"Data migration for Drupal 7," Ken Rickard: Twin Cities Drupal Camp 2011

At Drupal Camp Twin Cities 2011, I attended the session “Data Migration for Drupal 7,” by Ken Rickard of palantir.net. Ken is a core contributor, a co-author of the book Drupal 7 Module Development. He has worked on a number of important migration efforts, and is known as the migration expert at Palantir. This included some complicated migrations for ForeignAffairs.com and Grinnell College.

Here is the session description:

We’ll take an in-depth, technical look at the challenges of migrating external data into Drupal. Working from a live example, we'll use Drupal 7’s Migrate module to pull data into a Drupal site.

Here are my notes:


Everybody has to do a migration at some point or another. They can be painful, but within a crisis always lies an opportunity.

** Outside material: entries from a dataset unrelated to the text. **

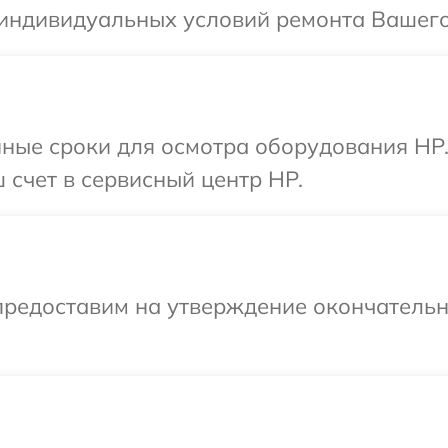
 индивидуальных условий ремонта Вашего
нные сроки для осмотра оборудования HP.
 счет в сервисный центр HP.
предоставим на утверждение окончательны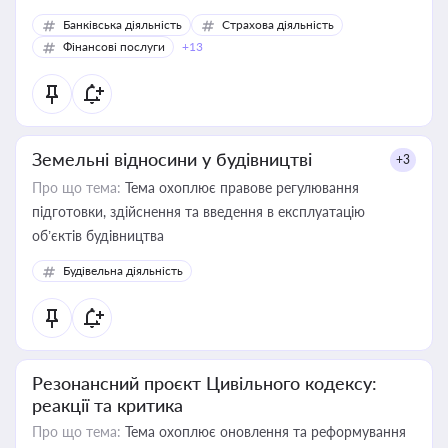
Банківська діяльність
Страхова діяльність
Фінансові послуги
+13
Земельні відносини у будівництві
+3
Про що тема:
Тема охоплює правове регулювання
підготовки, здійснення та введення в експлуатацію
об’єктів будівництва
Будівельна діяльність
Резонансний проєкт Цивільного кодексу:
реакції та критика
Про що тема:
Тема охоплює оновлення та реформування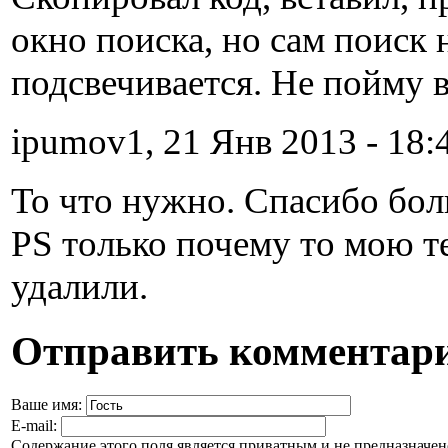
окно поиска, но сам поиск 
подсвечивается. Не пойму 
ipumov1, 21 Янв 2013 - 18:
То что нужно. Спасибо бо
PS только почему то мою те
удалили.
Отправить комментар
Ваше имя:
E-mail:
Содержание этого поля является приватным и не предназначено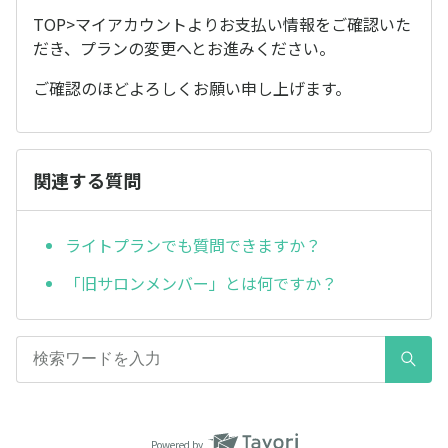
TOP>マイアカウントよりお支払い情報をご確認いた
だき、プランの変更へとお進みください。
ご確認のほどよろしくお願い申し上げます。
関連する質問
ライトプランでも質問できますか？
「旧サロンメンバー」とは何ですか？
Powered by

Cyrve.com is a nice busines focused entirely around migrations from one system to another.

Planning a migration? Some managers think that they can just state what the business logic of what goes where, it goes into a mysterious black box and out pops a new web site! Black boxes are pretty scary.

Tools

We use tools instead of a mysterious black box. These tools can include:

  • Custom scripts: these can be difficult, because Drupal data storage is not script friendly. APIs are better.
  • Custom Drupal modules
  • Feeds: The Feed module can be used to import export feeds from WordPress, for example.
  • ImportAPI
  • Migrate: This is the best option

Source data

First, you need to understand your source data. Make sure to consider the following:

  1. Analyze your data source
  2. Structure your Drupal objects
  3. Document in plain English

It’s very important to make sure to document in plain language, so the project sponsors can clearly understand what you are doing. Also, write out your rules for how you will process the data, which data you will skip, etc. For example, for documentation, you might provide a table with Drupal fields, Source field names and notes.

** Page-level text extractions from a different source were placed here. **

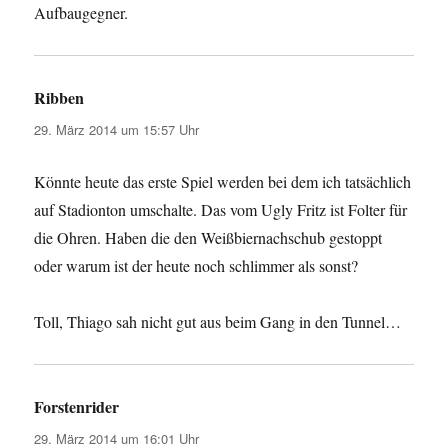
Aufbaugegner.
Ribben
sagt:
29. März 2014 um 15:57 Uhr
Könnte heute das erste Spiel werden bei dem ich tatsächlich
auf Stadionton umschalte. Das vom Ugly Fritz ist Folter für
die Ohren. Haben die den Weißbiernachschub gestoppt
oder warum ist der heute noch schlimmer als sonst?
Toll, Thiago sah nicht gut aus beim Gang in den Tunnel…
Forstenrider
sagt:
29. März 2014 um 16:01 Uhr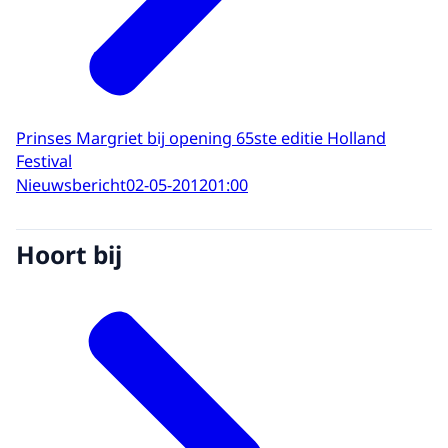
Prinses Margriet bij opening 65ste editie Holland
Festival
Nieuwsbericht
02-05-2012
01:00
Hoort bij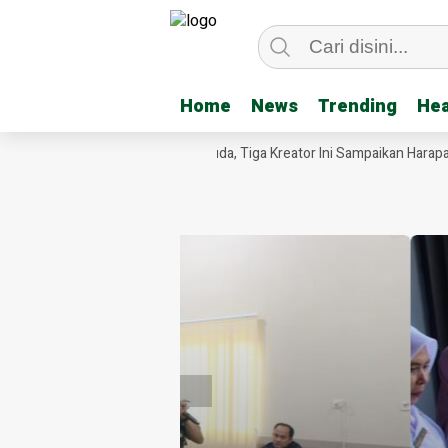
Home
Home
News
News
Trending
Trending
Hea
Hea
ara Lomba Video Jembatan Garuda, Tiga Kreator Ini Sampaikan Harapan 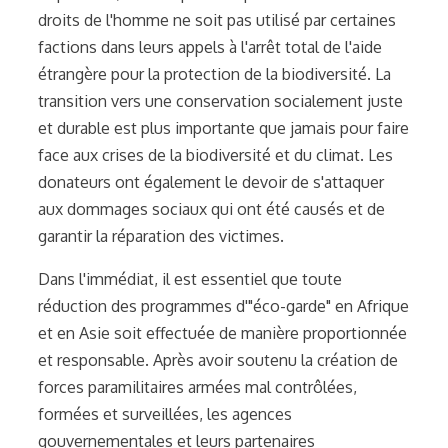
droits de l'homme ne soit pas utilisé par certaines
factions dans leurs appels à l'arrêt total de l'aide
étrangère pour la protection de la biodiversité. La
transition vers une conservation socialement juste
et durable est plus importante que jamais pour faire
face aux crises de la biodiversité et du climat. Les
donateurs ont également le devoir de s'attaquer
aux dommages sociaux qui ont été causés et de
garantir la réparation des victimes.
Dans l'immédiat, il est essentiel que toute
réduction des programmes d'"éco-garde" en Afrique
et en Asie soit effectuée de manière proportionnée
et responsable. Après avoir soutenu la création de
forces paramilitaires armées mal contrôlées,
formées et surveillées, les agences
gouvernementales et leurs partenaires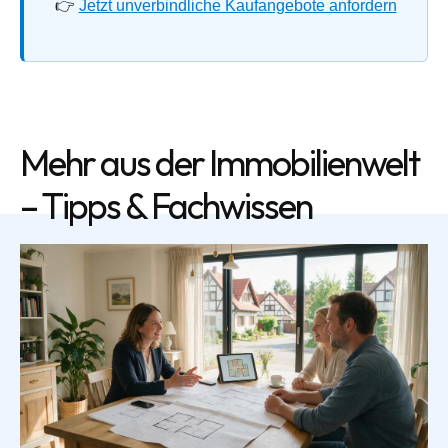
👉
Jetzt unverbindliche Kaufangebote anfordern
Mehr aus der Immobilienwelt
– Tipps & Fachwissen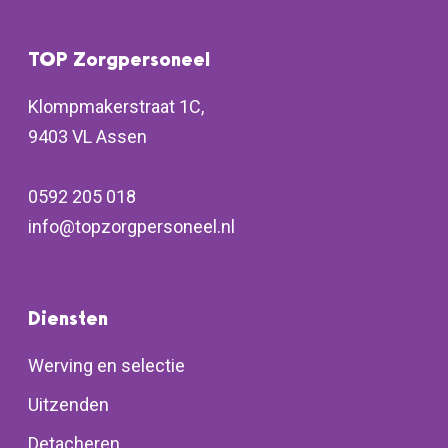
TOP Zorgpersoneel
Klompmakerstraat 1C,
9403 VL Assen
0592 205 018
info@topzorgpersoneel.nl
Diensten
Werving en selectie
Uitzenden
Detacheren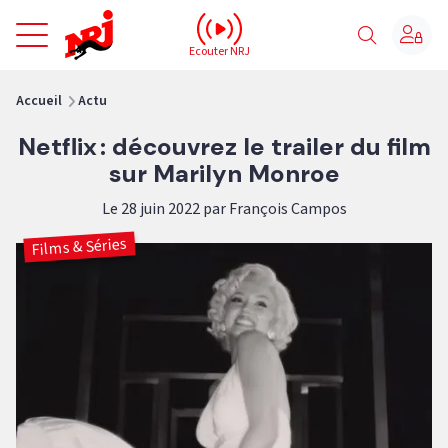
NRJ - Accueil
Ecouter NRJ
vous êtes ici
Accueil
Actu
Netflix : découvrez le trailer du film
sur Marilyn Monroe
Le 28 juin 2022 par François Campos
Films & Séries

If you are doing anything over 1000 records, for sure you need to do this documentation. For 100 nodes, you can do it by hand. Over 500, for sure script it.

Hierarchy of pain

From least painful to most painful:

  • MySQL/pgSQL data
  • SQL data
  • XML data
  • HTML: the content that actually gets put out by the browser
  • A bunch of old Word documents

“Oh dear lord HTML to Drupal migrations are painful.” Bad Word HTML is particularly prone to errors.

Try to encourage clients to move their content into less painful formats.

Are you doing a fire and forget migration, where you will be importing content once and never doing it again? Or is this an ongoing process?

Helpful tools

  • DBTNG (Database: The Next Generation)
  • SimpleXML
  • QueryPath: essentially jQuery for PHP
  • Migrate

If you are migrating XML, make sure that it parses correctly before you start working. No validation errors allowed!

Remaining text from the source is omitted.